SuxGiù

Lo Sport a Finale Ligure: Riflessioni (III) – di Marilisa Lorusso

Continua, in previsione del convegno del CAI (“Quali limiti per l’Outdoor?”, Chiostri di Santa Caterina, Finalborgo, ore 09:30) la serie di riflessioni sullo sport a Finale Ligure. Segue l’intervista a Mauro e Paola, del nuovo spazio SuxGiù che molti forse ancora non conoscono. Con loro parliamo di arrampicata outdoor e – con la loro iniziativa – oggi anche indoor.

La storia dell’arrampicata finalese inizia 50 anni fa (si veda in merito l’intervista di Anello Verde con l’Assessore http://anelloverde.it/lo-sport-a-finale-ligure-riflessioni-i-di-marilisa-lorusso/). Una quindicina d’anni fa poi la svolta, con chiodature di pareti più facili che rendono il territorio fruibile anche a climber meno esperti. (si ricorda l’intervista di Anello Verde con Thomas http://anelloverde.it/le-sfide-thomas-mani-testa-passione-finale-marilisa-lorusso/).

Alla base del successo dell’area finalese c’è la peculiarità offerta dalla pietra del finale, e il clima. In particolare da ottobre a aprile letteralmente migliaia di vie distribuite su una quarantina di settori attirano sportivi, con gradi proibitivi e/o livelli accessibili a tutti inclusi i principianti

L’afflusso turistico sportivo non raggiunge certo i numeri e il livello d’impatto di quello balneare, ma va monitorato e gestito. Per quanto riguarda l’arrampicata questo riguarda soprattutto due aspetti. Uno è legato alle zone di pernottamento o accampamento degli sportivi, e l’altro è l’impatto ambientale. Quest’ultimo è normato dalla legge regionale, che tutela le aree protette per flora e fauna (in particolare il falco pellegrino).

Per quanto riguarda la normativa sull’esercizio dello sport e sulla figura della guida/maestro di arrampicata le federazioni sportive di riferimento sono il CAI e la UISP, mentre le uniche figure previste per accompagnare gruppi o insegnare, in base alla legge Bassanini sono le guide alpine. In pratica il 90% degli arrampicatori svolge lo sport in piena autonomia.

La palestra SuxGiù è la prima opportunità su larga scala per creare una ambiente di formazione, addestramento, avviamento all’arrampicata a Finale. La palestra è di 600 metri quadrati, rimane aperta per tutti dal lunedì al giovedì dalle 16 alle 22, ma nei week end di pioggia è aperta tutto il giorno. È possibile effettuare corsi e/o lezioni private per adulti e bambini e per qualsiasi livello dai neofiti agli esperti. È la sala boulder più grande della Liguria ed ospita competizioni amatoriali ma anche circuiti regionali. È dotata di una parete per allenamento speed. Si trova in Via S. Filippo a nel cannone sotto il ponte dell’autostrada.

SuxGiù dà la possibilità di raggiungere due degli obiettivi più ostici nella gestione dello sport e del turismo sportivo: destagionalizzare e superare la dipendenza dalle condizioni climatiche.
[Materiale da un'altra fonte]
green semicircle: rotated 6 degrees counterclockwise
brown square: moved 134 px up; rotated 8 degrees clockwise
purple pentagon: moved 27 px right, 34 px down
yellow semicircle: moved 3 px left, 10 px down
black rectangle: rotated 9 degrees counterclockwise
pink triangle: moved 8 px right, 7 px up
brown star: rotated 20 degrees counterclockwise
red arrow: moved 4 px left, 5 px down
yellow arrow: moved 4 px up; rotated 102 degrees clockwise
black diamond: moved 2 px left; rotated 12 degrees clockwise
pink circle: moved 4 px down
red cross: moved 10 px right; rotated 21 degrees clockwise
La stagione sportiva dell’arrampicata infatti risente di temperature, esposizione al sole, umidità della roccia. Per i più giovani o i più inesperti intervengono poi altri fattori, fra cui la sicurezza, l’ambiente protetto, un percorso graduale e rassicurante, cosa che non sempre la roccia offre.
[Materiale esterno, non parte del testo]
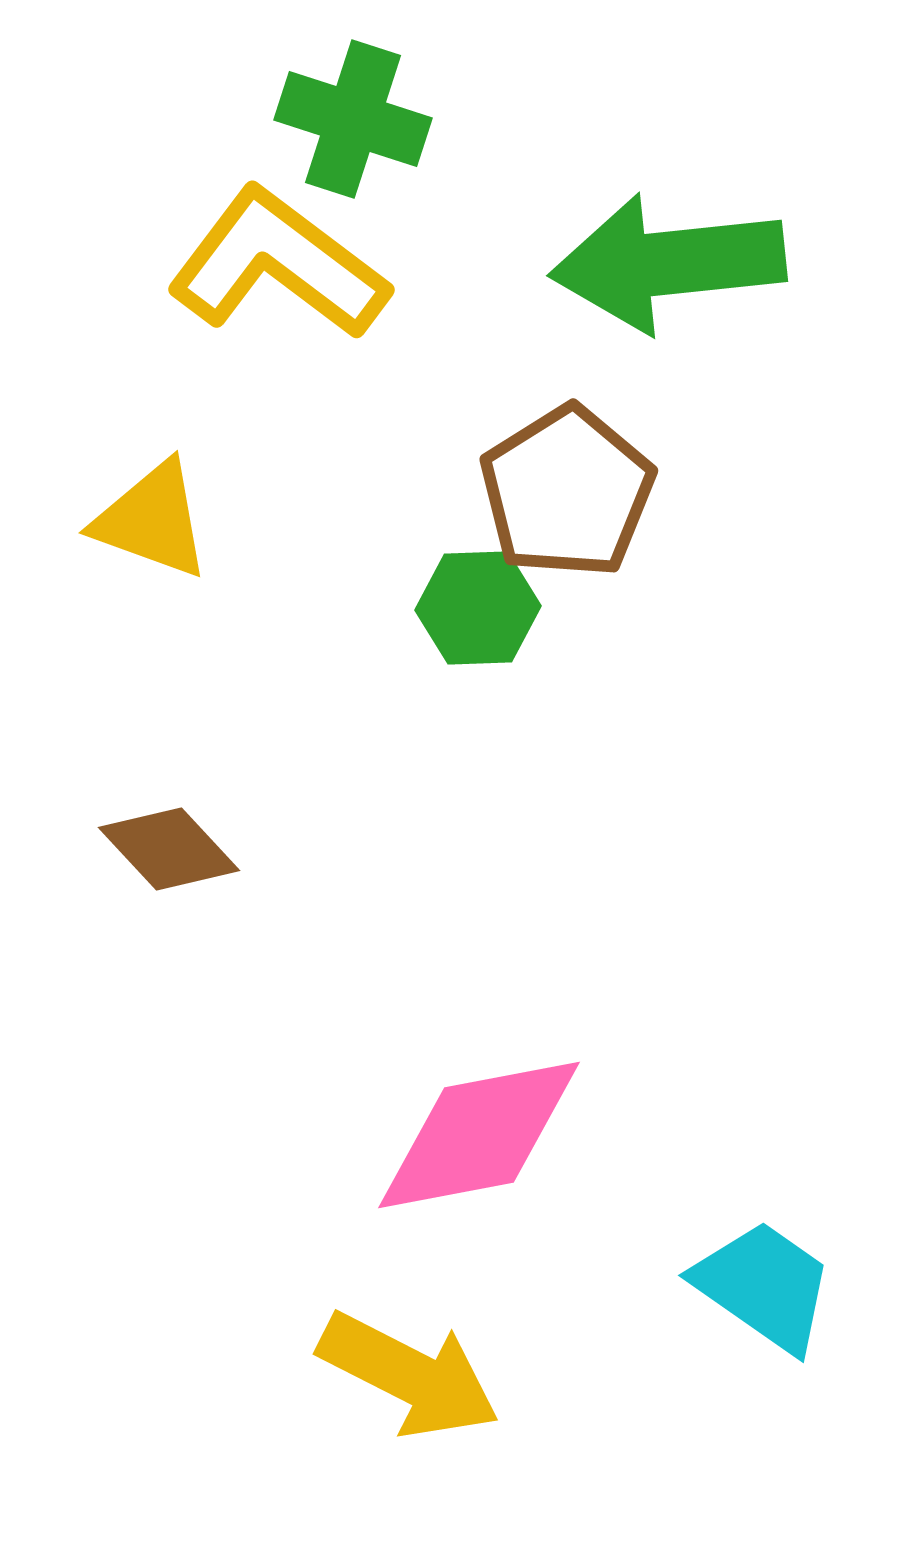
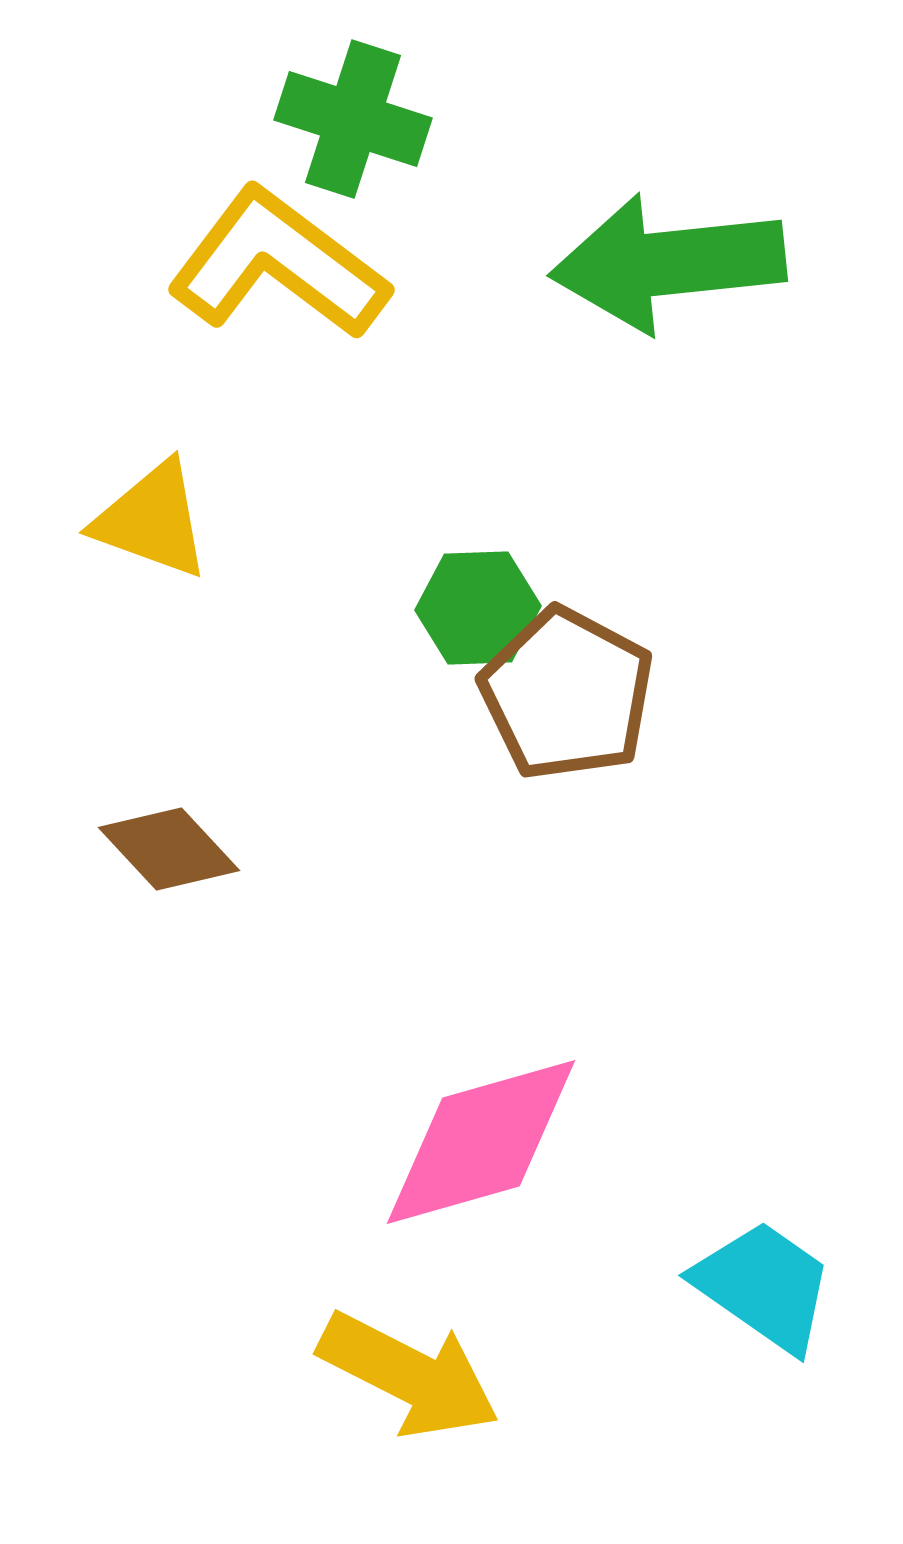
brown pentagon: moved 202 px down; rotated 12 degrees counterclockwise
pink diamond: moved 2 px right, 7 px down; rotated 5 degrees counterclockwise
La divulgazione degli “sport minori” richiede visibilità e spazi. In un paese come l’Italia, in cui il discorso sportivo è monopolizzato in termini di risorse e comunicazione da pochi circuiti sportivi, nulla di più positivo che la diversificazione dell’offerta, soprattutto in un territorio in cui essa è radicata, endogena e caratterizzante, come l’arrampicata nel finalese. La presenza di una palestra di queste proporzioni non è che un fattore di arricchimento e per la comunità che la ospita, e che progressivamente verrà sempre più coinvolta in progetti di cooperazione, e per turisti sportivi che potranno arrampicare anche quando il meteo sarà loro ostile.